Task goal:
Only the lines from the line containing "Te disa makina" to the end of the entries, both included, belong in your answer, and each must match exactly.

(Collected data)
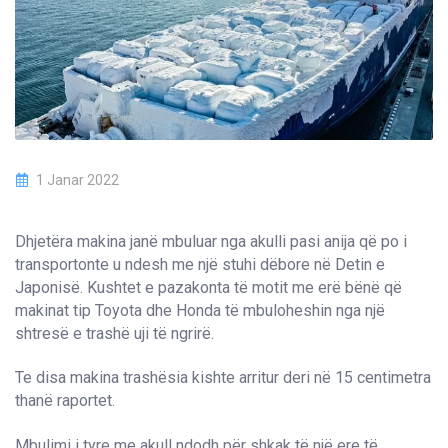
1 Janar 2022
Dhjetëra makina janë mbuluar nga akulli pasi anija që po i
transportonte u ndesh me një stuhi dëbore në Detin e
Japonisë. Kushtet e pazakonta të motit me erë bënë që
makinat tip Toyota dhe Honda të mbuloheshin nga një
shtresë e trashë uji të ngrirë.
Te disa makina trashësia kishte arritur deri në 15 centimetra
thanë raportet.
Mbulimi i tyre me akull ndodh për shkak të një ere të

Task output:
Te disa makina trashësia kishte arritur deri në 15 centimetra
thanë raportet.
Mbulimi i tyre me akull ndodh për shkak të një ere të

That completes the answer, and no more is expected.